On the third year of the Programme (January -December 2007); the plan was to roll-out care and treatment services closer to the community through primary health care facilities (health centres and dispensaries). The facilities were assigned different roles; as ART initiating, refilling or outreach depending on the existing capacity (infrastructure, human resources, laboratory services, record and reporting system). Capacity building on management of HIV/AIDS for 1,333 health care workers from 500 primary health care facilities was conducted. By end of December 2007, a total of 263,000 patients were enrolled and among them 135,696 were on ART.
The Ministry of Health and Social Welfare (MOHSW) continues to expanding its efforts to ensure that all eligible patients are enrolled and provided with ART. However, utilizing Voluntary Counseling and Testing (VCT) services as the key entry point for care and treatment services will not be sufficient to enable and complete the enrolment of the estimated number of eligible population for ART. An approach of Provider Initiated Testing and Counseling (PITC) is being adopted to allow more people who come into contact with health care facilities, mainly at the outpatient clinics and in-patient to be offered HIV testing to determine their HIV sero-status.

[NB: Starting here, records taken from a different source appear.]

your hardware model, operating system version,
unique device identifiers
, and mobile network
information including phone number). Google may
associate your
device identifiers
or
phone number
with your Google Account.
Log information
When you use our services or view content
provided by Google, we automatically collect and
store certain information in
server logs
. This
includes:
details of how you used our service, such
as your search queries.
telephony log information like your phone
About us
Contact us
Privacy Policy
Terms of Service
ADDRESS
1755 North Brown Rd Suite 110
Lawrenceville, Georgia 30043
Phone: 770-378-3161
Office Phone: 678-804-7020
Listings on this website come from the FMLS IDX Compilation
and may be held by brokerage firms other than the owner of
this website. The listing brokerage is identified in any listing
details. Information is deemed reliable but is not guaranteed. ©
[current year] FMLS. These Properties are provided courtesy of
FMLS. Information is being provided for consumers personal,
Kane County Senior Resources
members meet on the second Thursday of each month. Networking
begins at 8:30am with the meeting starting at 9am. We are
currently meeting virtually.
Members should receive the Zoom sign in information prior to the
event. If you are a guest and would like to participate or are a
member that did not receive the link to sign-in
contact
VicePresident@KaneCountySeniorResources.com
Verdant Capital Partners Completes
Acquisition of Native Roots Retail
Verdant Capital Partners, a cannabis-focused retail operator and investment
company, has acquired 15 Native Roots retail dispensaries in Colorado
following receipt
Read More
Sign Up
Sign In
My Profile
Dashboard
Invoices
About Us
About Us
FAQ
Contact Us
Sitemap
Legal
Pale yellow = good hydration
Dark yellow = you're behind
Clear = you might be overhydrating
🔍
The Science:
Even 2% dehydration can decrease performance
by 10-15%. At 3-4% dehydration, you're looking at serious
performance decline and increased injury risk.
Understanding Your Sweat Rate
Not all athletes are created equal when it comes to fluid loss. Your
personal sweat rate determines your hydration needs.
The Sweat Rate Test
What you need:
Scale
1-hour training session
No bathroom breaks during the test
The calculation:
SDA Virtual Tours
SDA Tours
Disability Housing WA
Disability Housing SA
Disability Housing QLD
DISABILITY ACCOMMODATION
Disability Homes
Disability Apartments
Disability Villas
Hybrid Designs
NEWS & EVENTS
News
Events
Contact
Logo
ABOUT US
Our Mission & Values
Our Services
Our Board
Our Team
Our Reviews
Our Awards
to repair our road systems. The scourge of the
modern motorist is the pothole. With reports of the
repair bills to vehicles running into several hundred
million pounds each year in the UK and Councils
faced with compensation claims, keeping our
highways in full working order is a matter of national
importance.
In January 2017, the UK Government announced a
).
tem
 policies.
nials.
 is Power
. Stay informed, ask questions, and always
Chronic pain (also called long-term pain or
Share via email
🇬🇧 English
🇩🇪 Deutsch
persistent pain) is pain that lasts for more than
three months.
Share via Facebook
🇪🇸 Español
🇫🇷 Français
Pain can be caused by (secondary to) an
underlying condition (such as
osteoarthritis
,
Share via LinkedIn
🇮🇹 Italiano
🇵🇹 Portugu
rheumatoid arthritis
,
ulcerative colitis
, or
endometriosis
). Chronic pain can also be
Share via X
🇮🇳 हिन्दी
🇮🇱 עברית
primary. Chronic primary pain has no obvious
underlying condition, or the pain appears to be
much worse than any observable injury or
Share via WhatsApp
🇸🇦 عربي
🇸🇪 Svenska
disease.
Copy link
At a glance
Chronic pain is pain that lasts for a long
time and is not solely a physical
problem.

Furthermore, the National HIV and Counseling and Testing Campaign to mobilize more people to be tested and determine their HIV sero-status was launched on July 14th 2007 by His Excellency the President of the United Republic of Tanzania, Hon. Jakaya Mrisho Kikwete. About 4.1 million people were expected to be tested during the campaign. The campaign was intended not only to increase the numbers of people to know their HIV status, but also to establish linkages between prevention, care, treatment, social support and intensify community actions against social issues related to HIV/AIDS such as stigma, discrimination, violence and other violent consequences related to disclosing ones status to others. By December 2007 a total of 3,174,396 clients throughout the country had undertaken the HIV test voluntarily to know their HIV sero status. Of those tested the male-female ratio was 0.82 in which 1,434,738 males and 1,739,658 females were tested.

The National HIV Testing Campaign has provided a unique stimulus to the general HIV/AIDS response in the country. While so far more than 3 million people have tested in all districts of the country, the campaign also served to augment the scope and scale of other intervention components of the national response. The areas that have benefited from the campaign include advocacy, general behaviour change communication, community mobilization and reduction of stigma, strengthening of laboratory services and training of health care workers.

The formulation of the new Health Sector HIV/AIDS Strategic Plan 2008-2012 that will guide the fight against HIV/AIDS pandemic in the next 5 years was completed in June 2007. The editing process by the National AIDS Control Programme (NACP) secretariat has already began and will soon be completed after which the document will be printed and disseminated to all stakeholders throughout the country. The process to review the National Guidelines on management of HIV/AIDS in Tanzania that started in May 2007 is in the final stages. These guidelines were reviewed to accommodate the revised WHO recommendations on care, management and support of HIV/AIDS.
For the past three years, the National HIV/AIDS care and treatment programme has been receiving funds from different sources. The major contributors include; the Government of Tanzania, Global Fund, the Governments of Canada, Sweden, Norway, Netherlands and the United States of America as well as the Clinton HIV/AIDS initiative (CHAI).